1 Combinatorics
1.1 Some basic mathematical notation
Summation: \[ \sum_{i=1}^n x_i = x_1 + x_2 + \ldots + x_n \]
Multiplication: \[ \prod_{i=1}^n x_i = x_1 \times x_2 \times \ldots \times x_n \]
Indicator function (in Iverson bracket notation): \[ [A] = \begin{cases} 1 & \text{if $A$ is true}\\ 0 & \text{if $A$ is not true}\\ \end{cases} \]
Scalar: plain type, typically lower case (\(x\), \(\theta\)), sometimes upper case (\(K\)).

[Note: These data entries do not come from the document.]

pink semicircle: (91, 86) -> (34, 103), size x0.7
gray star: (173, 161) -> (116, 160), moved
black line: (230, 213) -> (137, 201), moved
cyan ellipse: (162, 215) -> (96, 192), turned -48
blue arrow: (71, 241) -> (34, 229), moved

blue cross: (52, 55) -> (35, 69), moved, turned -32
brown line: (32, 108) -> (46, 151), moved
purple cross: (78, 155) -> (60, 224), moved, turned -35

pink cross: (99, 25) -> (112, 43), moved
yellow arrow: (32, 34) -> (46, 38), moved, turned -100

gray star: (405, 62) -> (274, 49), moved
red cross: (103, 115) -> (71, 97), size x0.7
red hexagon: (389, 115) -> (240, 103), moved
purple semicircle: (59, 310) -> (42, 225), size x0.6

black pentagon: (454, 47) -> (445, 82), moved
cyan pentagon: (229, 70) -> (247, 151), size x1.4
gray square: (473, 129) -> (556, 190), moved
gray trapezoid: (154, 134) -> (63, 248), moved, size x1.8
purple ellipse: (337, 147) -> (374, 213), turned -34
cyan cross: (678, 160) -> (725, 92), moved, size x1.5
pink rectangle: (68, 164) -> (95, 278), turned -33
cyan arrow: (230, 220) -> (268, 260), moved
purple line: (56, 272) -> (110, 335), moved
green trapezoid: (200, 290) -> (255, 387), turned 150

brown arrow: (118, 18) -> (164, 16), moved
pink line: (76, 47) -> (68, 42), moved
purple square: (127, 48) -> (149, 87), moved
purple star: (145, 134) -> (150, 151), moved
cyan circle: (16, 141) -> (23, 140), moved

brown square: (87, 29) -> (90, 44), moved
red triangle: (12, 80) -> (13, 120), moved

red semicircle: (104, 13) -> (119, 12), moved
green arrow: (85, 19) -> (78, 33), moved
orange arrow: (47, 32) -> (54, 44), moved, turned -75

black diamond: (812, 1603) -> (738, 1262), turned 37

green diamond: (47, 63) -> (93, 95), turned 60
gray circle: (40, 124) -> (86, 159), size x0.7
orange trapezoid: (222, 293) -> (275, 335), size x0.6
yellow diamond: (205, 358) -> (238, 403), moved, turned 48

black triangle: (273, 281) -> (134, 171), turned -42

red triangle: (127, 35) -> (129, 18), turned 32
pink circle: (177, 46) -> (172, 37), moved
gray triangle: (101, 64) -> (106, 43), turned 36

Vector: bold type, lower case (\(\boldsymbol x\), \(\boldsymbol \theta\)).
Matrix: bold type, upper case (\(\boldsymbol X\), \(\boldsymbol \Sigma\)).
1.2 Number of permutations
The number of possible orderings, or permutations, of \(n\) distinct items is the number of ways to put \(n\) items in \(n\) bins with exactly one item in each bin. It is given by the factorial \[ n! = \prod_{i=1}^n i = 1 \times 2 \times \ldots \times n \] where \(n\) is a positive integer. For \(n=0\) the factorial is defined as \[ 0! = 1 \] as there is exactly one permutation of zero objects.
The factorial can also be obtained using the gamma function \[ \Gamma(x) = \int_0^\infty t^{x-1} e^{-t} dt \] which can be viewed as continuous version of the factorial with \(\Gamma(x) = (x-1)!\) for any positive integer \(x\).
1.3 De Moivre-Sterling approximation of the factorial
The factorial is frequently approximated by the following formula derived by Abraham de Moivre (1667–1754) and James Stirling (1692-1770) \[ n! \approx \sqrt{2 \pi} n^{n+\frac{1}{2}} e^{-n} \] or equivalently on logarithmic scale \[ \log n! \approx \left(n+\frac{1}{2}\right) \log n -n + \frac{1}{2}\log \left( 2 \pi\right) \] The approximation is good for small \(n\) (but fails for \(n=0\)) and becomes more and more accurate with increasing \(n\). For large \(n\) the approximation can be simplified to \[ \log n! \approx n \log n -n \]
1.4 Multinomial and binomial coefficient
The number of possible permutation of \(n\) items of \(K\) distinct types, with \(n_1\) of type 1, \(n_2\) of type 2 and so on, equals the number of ways to put \(n\) items into \(K\) bins with \(n_1\) items in the first bin, \(n_2\) in the second and so on. It is given by the multinomial coefficient \[ \binom{n}{n_1, \ldots, n_K} = \frac {n!}{n_1! \times n_2! \times\ldots \times n_K! } \] with \(\sum_{k=1}^K n_k = n\) and \(K \leq n\). Note that it equals the number of permutation of all items divided by the number of permutations of the items in each bin (or of each type).
If all \(n_k=1\) and hence \(K=n\) the multinomial coefficient reduces to the factorial.
If there are only two bins / types (\(K=2\)) the multinomial coefficients becomes the binomial coefficient \[ \binom{n}{n_1} = \binom{n}{n_1, n-n_1} = \frac {n!}{n_1! (n - n_1)!} \] which counts the number of ways to choose \(n_1\) elements from a set of \(n\) elements.
For large \(n\) and \(n_k\) we can apply the De Moivre-Sterling approximation to the multinomial coefficient, yielding \[ \log\binom{n}{n_1, \ldots, n_K} = - n \sum_{k=1}^K \frac{n_k}{n} \log\left( \frac{n_k}{n} \right) \] Note this is \(n\) times the Shannon entropy of a categorical distribution with \(n_k/n\) as class probabilities.